▸ **TASK DIRECTIONS**: An exact reprint of every record below is required, with the pictures left out.

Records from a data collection

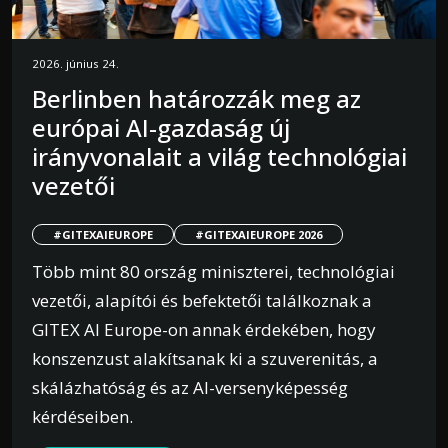
2026. június 24.
Berlinben határozzák meg az
európai AI-gazdaság új
irányvonalait a világ technológiai
vezetői
#GITEXAIEUROPE
#GITEXAIEUROPE 2026
Több mint 80 ország miniszterei, technológiai
vezetői, alapítói és befektetői találkoznak a
GITEX AI Europe-on annak érdekében, hogy
konszenzust alakítsanak ki a szuverenitás, a
skálázhatóság és az AI-versenyképesség
kérdéseiben.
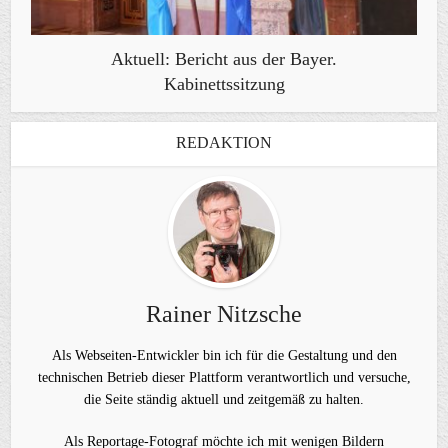
Aktuell: Bericht aus der Bayer.
Kabinettssitzung
REDAKTION
Rainer Nitzsche
Als Webseiten-Entwickler bin ich für die Gestaltung und den
technischen Betrieb dieser Plattform verantwortlich und versuche,
die Seite ständig aktuell und zeitgemäß zu halten.
Als Reportage-Fotograf möchte ich mit wenigen Bildern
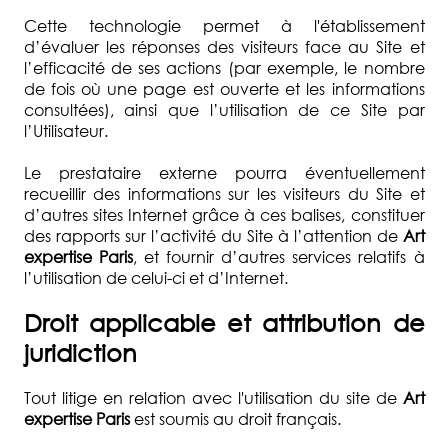
Cette technologie permet à l'établissement
d’évaluer les réponses des visiteurs face au Site et
l’efficacité de ses actions (par exemple, le nombre
de fois où une page est ouverte et les informations
consultées), ainsi que l’utilisation de ce Site par
l’Utilisateur.
Le prestataire externe pourra éventuellement
recueillir des informations sur les visiteurs du Site et
d’autres sites Internet grâce à ces balises, constituer
des rapports sur l’activité du Site à l’attention de
Art
expertise Paris
, et fournir d’autres services relatifs à
l’utilisation de celui-ci et d’Internet.
Droit applicable et attribution de
juridiction
Tout litige en relation avec l'utilisation du site de
Art
expertise Paris
est soumis au droit français.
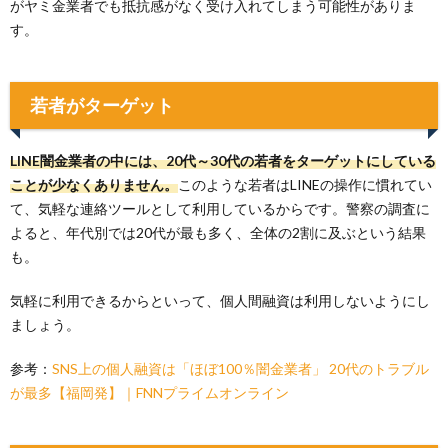
がヤミ金業者でも抵抗感がなく受け入れてしまう可能性がありま
す。
若者がターゲット
LINE闇金業者の中には、20代～30代の若者をターゲットにしている
ことが少なくありません。
このような若者はLINEの操作に慣れてい
て、気軽な連絡ツールとして利用しているからです。警察の調査に
よると、年代別では20代が最も多く、全体の2割に及ぶという結果
も。
気軽に利用できるからといって、個人間融資は利用しないようにし
ましょう。
参考：
SNS上の個人融資は「ほぼ100％闇金業者」 20代のトラブル
が最多【福岡発】｜FNNプライムオンライン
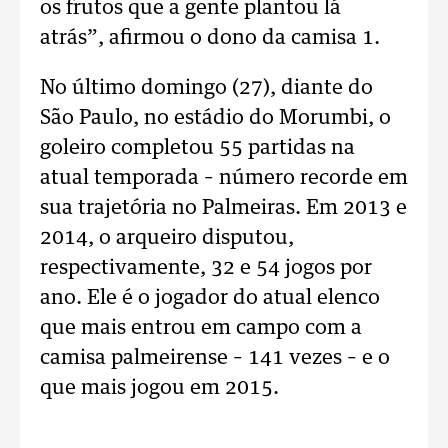
os frutos que a gente plantou lá
atrás”, afirmou o dono da camisa 1.
No último domingo (27), diante do
São Paulo, no estádio do Morumbi, o
goleiro completou 55 partidas na
atual temporada – número recorde em
sua trajetória no Palmeiras. Em 2013 e
2014, o arqueiro disputou,
respectivamente, 32 e 54 jogos por
ano. Ele é o jogador do atual elenco
que mais entrou em campo com a
camisa palmeirense – 141 vezes – e o
que mais jogou em 2015.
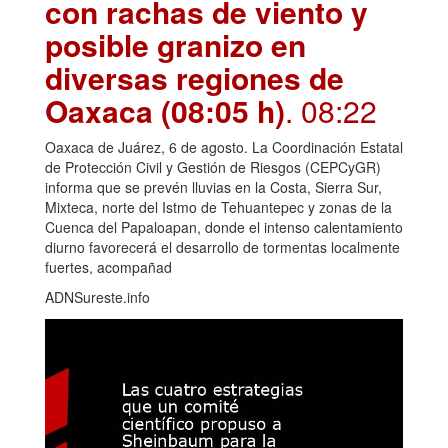
con rachas de viento y
posible granizo en
diversas regiones de
Oaxaca (08:05 h)
. 08:22
Oaxaca de Juárez, 6 de agosto. La Coordinación Estatal
de Protección Civil y Gestión de Riesgos (CEPCyGR)
informa que se prevén lluvias en la Costa, Sierra Sur,
Mixteca, norte del Istmo de Tehuantepec y zonas de la
Cuenca del Papaloapan, donde el intenso calentamiento
diurno favorecerá el desarrollo de tormentas localmente
fuertes, acompañad
ADNSureste.info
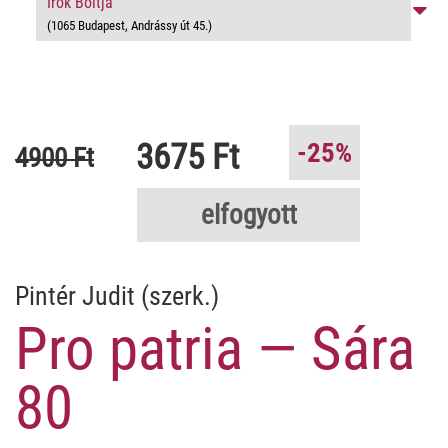
Írók Boltja
(1065 Budapest, Andrássy út 45.)
3675 Ft
-25%
4900 Ft
elfogyott
Pintér Judit (szerk.)
Pro patria — Sára
80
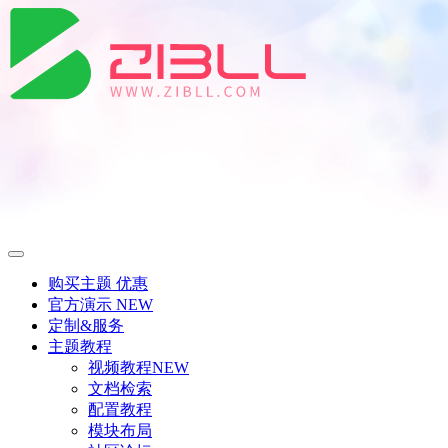
购买主题
优惠
官方演示
NEW
定制&服务
主题教程
视频教程
NEW
文档检索
配置教程
模块布局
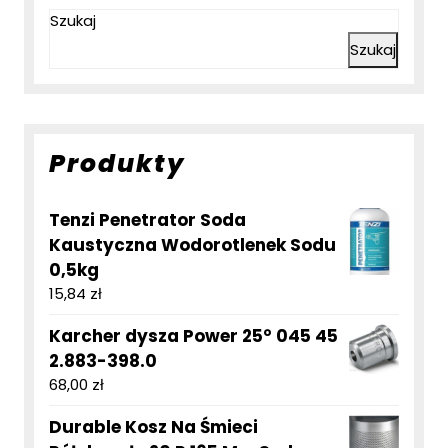
Szukaj
Szukaj
Produkty
Tenzi Penetrator Soda
Kaustyczna Wodorotlenek Sodu
0,5kg
15,84
zł
Karcher dysza Power 25° 045 45
2.883-398.0
68,00
zł
Durable Kosz Na Śmieci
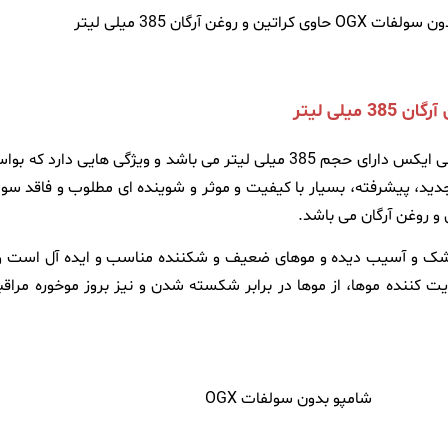
شامپو بدون سولفات keratin oil ogx محصلی تخصصی از برند او جی ایکس دارای حجم 385 میلی 
دید، پیشرفته، بسیار با کیفیت و موثر و شوینده ای مطلوب و فاقد سول
 و روغن آرگان می باشد.
 و آسیب دیده و موهای ضعیف و شکننده مناسب و ایده آل است و برای
ویت کننده موها، از موها در برابر شکسته شدن و نیز بروز موخوره مر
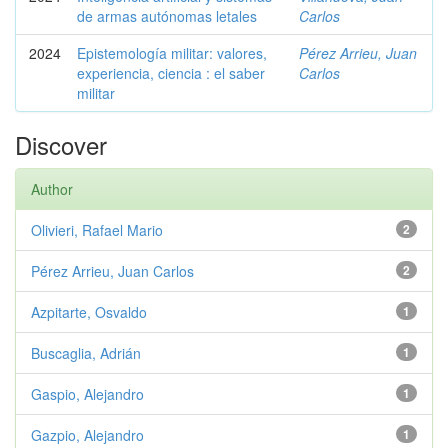
de armas autónomas letales
Carlos
2024
Epistemología militar: valores,
Pérez Arrieu, Juan
experiencia, ciencia : el saber
Carlos
militar
Discover
Author
Olivieri, Rafael Mario
2
Pérez Arrieu, Juan Carlos
2
Azpitarte, Osvaldo
1
Buscaglia, Adrián
1
Gaspio, Alejandro
1
Gazpio, Alejandro
1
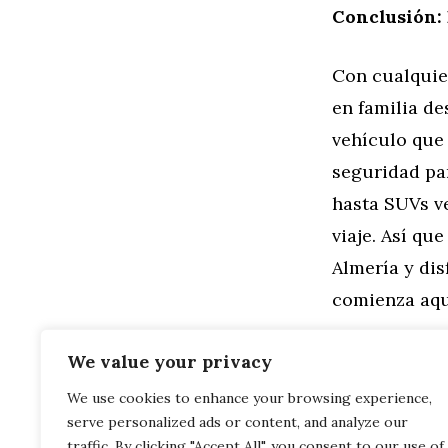
Conclusión:
Con cualquie
en familia de
vehículo que
seguridad pa
hasta SUVs ve
viaje. Así qu
Almería y dis
comienza aqu
Categorías
General
,
Mo
We value your privacy
Conoce el Pa
We use cookies to enhance your browsing experience,
Coche de Segu
serve personalized ads or content, and analyze our
Preserva el 
Mano en Almer
traffic. By clicking "Accept All", you consent to our use of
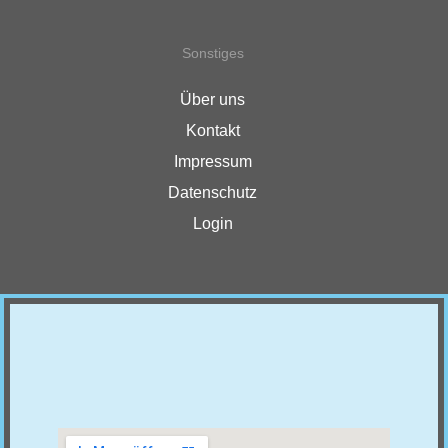
Sonstiges
Über uns
Kontakt
Impressum
Datenschutz
Login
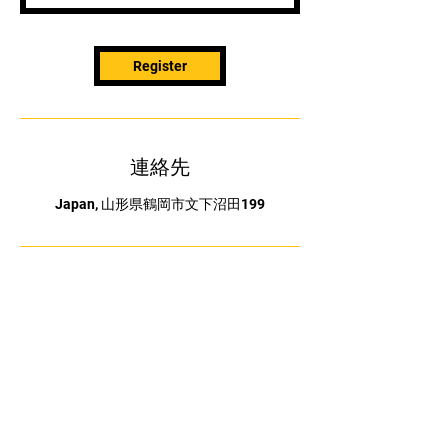
Register
連絡先
Japan, 山形県鶴岡市文下沼田199
​OTOSAKA
GYMNASTICS CLUB
090-1378-0188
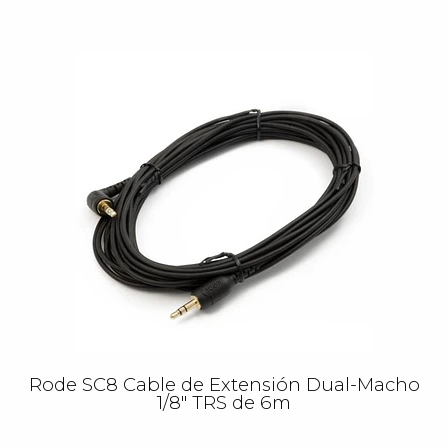
Rode SC8 Cable de Extensión Dual-Macho
1/8″ TRS de 6m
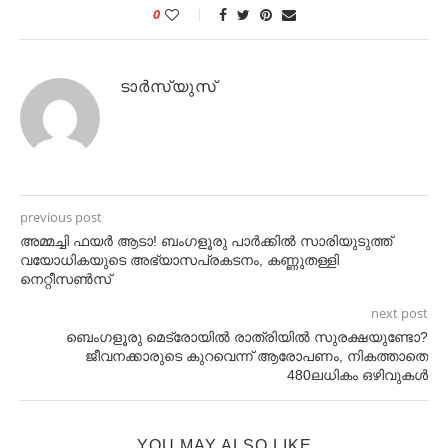
0
ടാർസ്യുസ്
previous post
അമ്മച്ചി ഫയര്‍ ആടാ! ബംഗളൂരു പാര്‍ക്കില്‍ സാരിയുടുത്ത്
വയോധികയുടെ അഭ്യാസപ്രകടനം, കണ്ണുതള്ളി
നെറ്റീസണ്‍സ്
next post
ബെംഗളൂരു മെട്രോയില്‍ രാത്രിയില്‍ സുരക്ഷയുണ്ടോ?
ജീവനക്കാരുടെ കുറവെന്ന് ആരോപണം, നികത്താതെ
480ലധികം ഒഴിവുകള്‍
YOU MAY ALSO LIKE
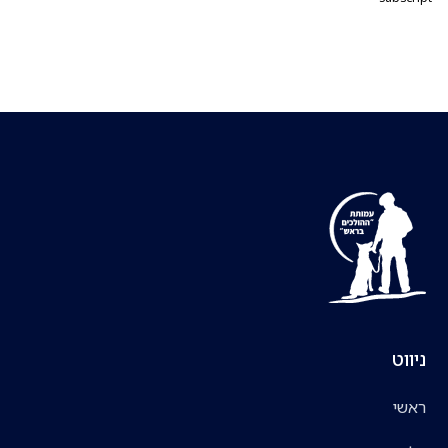
ניווט
ראשי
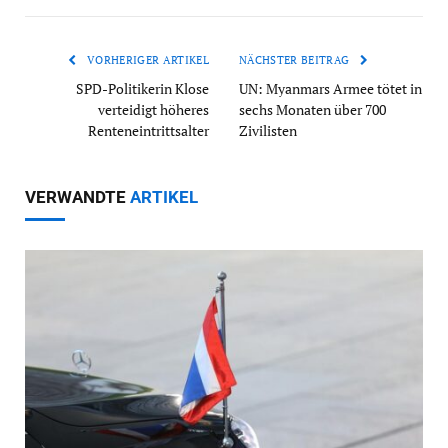
VORHERIGER ARTIKEL
NÄCHSTER BEITRAG
SPD-Politikerin Klose
UN: Myanmars Armee tötet in
verteidigt höheres
sechs Monaten über 700
Renteneintrittsalter
Zivilisten
VERWANDTE
ARTIKEL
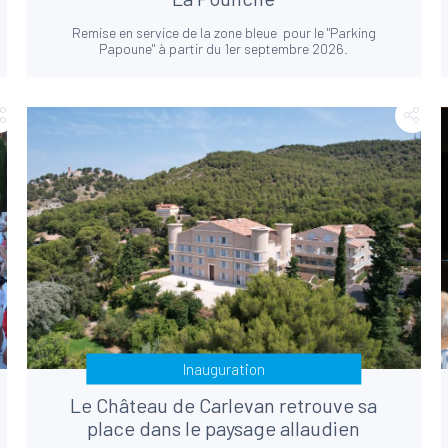
Remise en service de la zone bleue pour le "Parking
Papoune" à partir du 1er septembre 2026.
Inauguration
Le Château de Carlevan retrouve sa
place dans le paysage allaudien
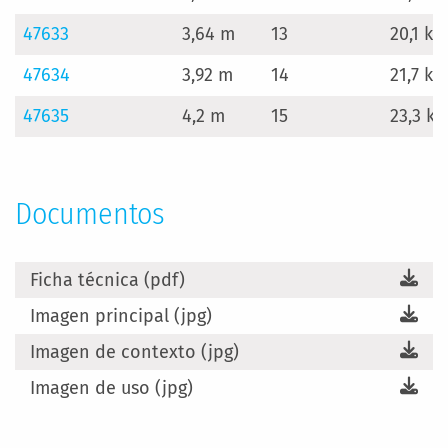
47633
3,64 m
13
20,1 kg
47634
3,92 m
14
21,7 kg
47635
4,2 m
15
23,3 kg
Documentos
Ficha técnica (pdf)
Imagen principal (jpg)
Imagen de contexto (jpg)
Imagen de uso (jpg)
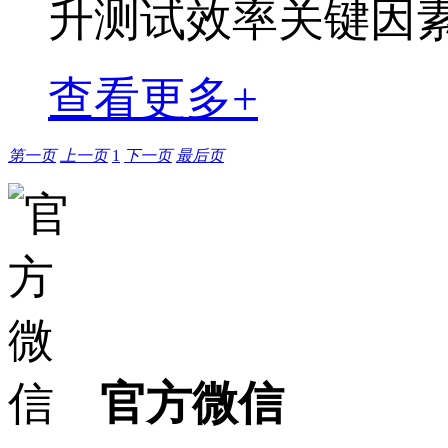
升测试效率关键因
查看更多+
第一页
上一页
1
下一页
最后页
官方微信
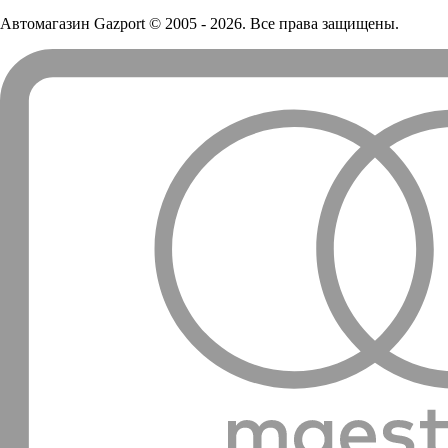
Автомагазин Gazport
© 2005 - 2026. Все права защищены.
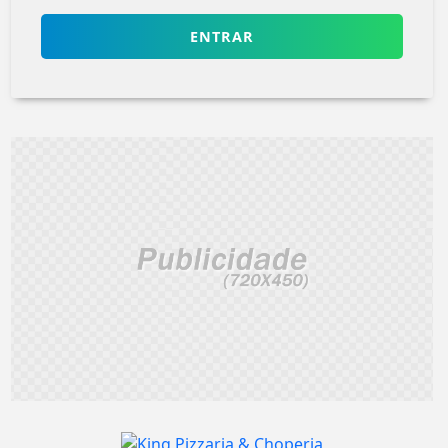
ENTRAR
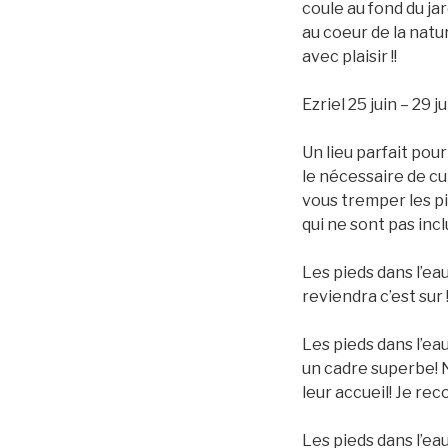
coule au fond du ja
au coeur de la natu
avec plaisir !!
Ezriel 25 juin – 29 j
Un lieu parfait pou
le nécessaire de cui
vous tremper les pi
qui ne sont pas incl
Les pieds dans l’ea
reviendra c’est sur 
Les pieds dans l’eau
un cadre superbe! N
leur accueil! Je r
Les pieds dans l’ea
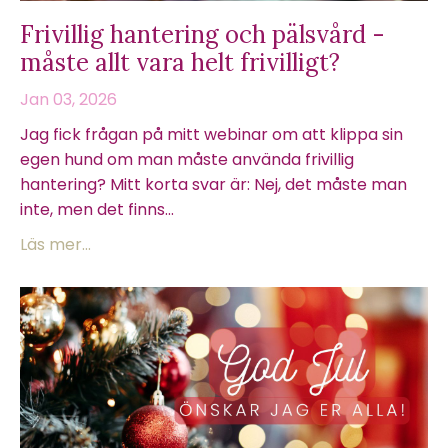
Frivillig hantering och pälsvård -
måste allt vara helt frivilligt?
Jan 03, 2026
Jag fick frågan på mitt webinar om att klippa sin
egen hund om man måste använda frivillig
hantering? Mitt korta svar är: Nej, det måste man
inte, men det finns...
Läs mer...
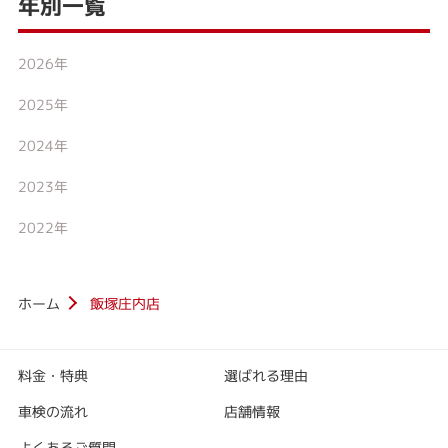
年別一覧
2026年
2025年
2024年
2023年
2022年
ホーム
飯塚庄内店
料金・特典
選ばれる理由
車検の流れ
店舗情報
よくあるご質問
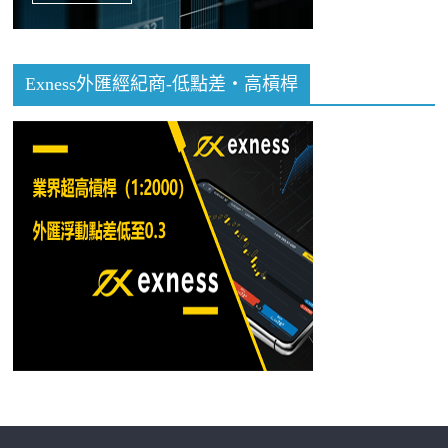
Exness外匯經紀商-低點差・高槓桿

▸ **EXERCISE OUTPUT**:
2026. június 24.
Berlinben határozzák meg az
európai AI-gazdaság új
irányvonalait a világ technológiai
vezetői
#GITEXAIEUROPE
#GITEXAIEUROPE 2026
Több mint 80 ország miniszterei, technológiai
vezetői, alapítói és befektetői találkoznak a
GITEX AI Europe-on annak érdekében, hogy
konszenzust alakítsanak ki a szuverenitás, a
skálázhatóság és az AI-versenyképesség
kérdéseiben.
Aktuell: Bericht aus der Bayer.
Kabinettssitzung
REDAKTION
Rainer Nitzsche
Als Webseiten-Entwickler bin ich für die Gestaltung und den
technischen Betrieb dieser Plattform verantwortlich und versuche,
die Seite ständig aktuell und zeitgemäß zu halten.
Als Reportage-Fotograf möchte ich mit wenigen Bildern
Cette technologie permet à l'établissement
d’évaluer les réponses des visiteurs face au Site et
l’efficacité de ses actions (par exemple, le nombre
de fois où une page est ouverte et les informations
consultées), ainsi que l’utilisation de ce Site par
l’Utilisateur.
Le prestataire externe pourra éventuellement
recueillir des informations sur les visiteurs du Site et
d’autres sites Internet grâce à ces balises, constituer
des rapports sur l’activité du Site à l’attention de
Art
expertise Paris
, et fournir d’autres services relatifs à
l’utilisation de celui-ci et d’Internet.
Droit applicable et attribution de
juridiction
Tout litige en relation avec l'utilisation du site de
Art
expertise Paris
est soumis au droit français.
がヤミ金業者でも抵抗感がなく受け入れてしまう可能性がありま
す。
若者がターゲット
LINE闇金業者の中には、20代～30代の若者をターゲットにしている
ことが少なくありません。
このような若者はLINEの操作に慣れてい
て、気軽な連絡ツールとして利用しているからです。警察の調査に
よると、年代別では20代が最も多く、全体の2割に及ぶという結果
も。
気軽に利用できるからといって、個人間融資は利用しないようにし
ましょう。
参考：
SNS上の個人融資は「ほぼ100％闇金業者」 20代のトラブル
が最多【福岡発】｜FNNプライムオンライン
os frutos que a gente plantou lá
atrás”, afirmou o dono da camisa 1.
No último domingo (27), diante do
São Paulo, no estádio do Morumbi, o
goleiro completou 55 partidas na
atual temporada – número recorde em
sua trajetória no Palmeiras. Em 2013 e
2014, o arqueiro disputou,
respectivamente, 32 e 54 jogos por
ano. Ele é o jogador do atual elenco
que mais entrou em campo com a
camisa palmeirense – 141 vezes – e o
que mais jogou em 2015.
con rachas de viento y
posible granizo en
diversas regiones de
Oaxaca (08:05 h)
. 08:22
Oaxaca de Juárez, 6 de agosto. La Coordinación Estatal
de Protección Civil y Gestión de Riesgos (CEPCyGR)
informa que se prevén lluvias en la Costa, Sierra Sur,
Mixteca, norte del Istmo de Tehuantepec y zonas de la
Cuenca del Papaloapan, donde el intenso calentamiento
diurno favorecerá el desarrollo de tormentas localmente
fuertes, acompañad
ADNSureste.info
Írók Boltja
(1065 Budapest, Andrássy út 45.)
3675 Ft
-25%
4900 Ft
elfogyott
Pintér Judit (szerk.)
Pro patria — Sára
80
购买主题
优惠
官方演示
NEW
定制&服务
主题教程
视频教程
NEW
文档检索
配置教程
模块布局
Szukaj
Szukaj
Produkty
Tenzi Penetrator Soda
Kaustyczna Wodorotlenek Sodu
0,5kg
15,84
zł
Karcher dysza Power 25° 045 45
2.883-398.0
68,00
zł
Durable Kosz Na Śmieci
شامپو بدون سولفات keratin oil ogx محصلی تخصصی از برند او جی ایکس دارای حجم 385 میلی 
دید، پیشرفته، بسیار با کیفیت و موثر و شوینده ای مطلوب و فاقد سول
 و روغن آرگان می باشد.
 و آسیب دیده و موهای ضعیف و شکننده مناسب و ایده آل است و برای
ویت کننده موها، از موها در برابر شکسته شدن و نیز بروز موخوره مر
de armas autónomas letales
Carlos
2024
Epistemología militar: valores,
Pérez Arrieu, Juan
experiencia, ciencia : el saber
Carlos
militar
Discover
Author
Olivieri, Rafael Mario
2
Pérez Arrieu, Juan Carlos
2
Azpitarte, Osvaldo
1
Buscaglia, Adrián
1
Gaspio, Alejandro
1
Gazpio, Alejandro
1
Conclusión:
Con cualquie
en familia de
vehículo que
seguridad pa
hasta SUVs ve
viaje. Así qu
Almería y dis
comienza aqu
Categorías
General
,
Mo
We value your privacy
Conoce el Pa
We use cookies to enhance your browsing experience,
Coche de Segu
serve personalized ads or content, and analyze our
Preserva el 
Mano en Almer
traffic. By clicking "Accept All", you consent to our use of
Sonstiges
Über uns
Kontakt
Impressum
Datenschutz
Login
Register
連絡先
Japan, 山形県鶴岡市文下沼田199
​OTOSAKA
GYMNASTICS CLUB
090-1378-0188
Rode SC8 Cable de Extensión Dual-Macho
1/8″ TRS de 6m
0
ടാർസ്യുസ്
previous post
അമ്മച്ചി ഫയര്‍ ആടാ! ബംഗളൂരു പാര്‍ക്കില്‍ സാരിയുടുത്ത്
വയോധികയുടെ അഭ്യാസപ്രകടനം, കണ്ണുതള്ളി
നെറ്റീസണ്‍സ്
next post
ബെംഗളൂരു മെട്രോയില്‍ രാത്രിയില്‍ സുരക്ഷയുണ്ടോ?
ജീവനക്കാരുടെ കുറവെന്ന് ആരോപണം, നികത്താതെ
480ലധികം ഒഴിവുകള്‍
YOU MAY ALSO LIKE
ניווט
ראשי
VORHERIGER ARTIKEL
NÄCHSTER BEITRAG
SPD-Politikerin Klose
UN: Myanmars Armee tötet in
verteidigt höheres
sechs Monaten über 700
Renteneintrittsalter
Zivilisten
VERWANDTE
ARTIKEL
Remise en service de la zone bleue pour le "Parking
Papoune" à partir du 1er septembre 2026.
Inauguration
Le Château de Carlevan retrouve sa
place dans le paysage allaudien
47633
3,64 m
13
20,1 kg
47634
3,92 m
14
21,7 kg
47635
4,2 m
15
23,3 kg
Documentos
Ficha técnica (pdf)
Imagen principal (jpg)
Imagen de contexto (jpg)
Imagen de uso (jpg)
升测试效率关键因
查看更多+
第一页
上一页
1
下一页
最后页
官方微信
Автомагазин Gazport
© 2005 - 2026. Все права защищены.
ENTRAR
coule au fond du ja
au coeur de la natu
avec plaisir !!
Ezriel 25 juin – 29 j
Un lieu parfait pou
le nécessaire de cui
vous tremper les pi
qui ne sont pas incl
Les pieds dans l’ea
reviendra c’est sur 
Les pieds dans l’eau
un cadre superbe! N
leur accueil! Je r
Les pieds dans l’ea
Frivillig hantering och pälsvård -
måste allt vara helt frivilligt?
Jan 03, 2026
Jag fick frågan på mitt webinar om att klippa sin
egen hund om man måste använda frivillig
hantering? Mitt korta svar är: Nej, det måste man
inte, men det finns...
Läs mer...
年別一覧
2026年
2025年
2024年
2023年
2022年
ホーム
飯塚庄内店
料金・特典
選ばれる理由
車検の流れ
店舗情報
よくあるご質問
Exness外匯經紀商-低點差・高槓桿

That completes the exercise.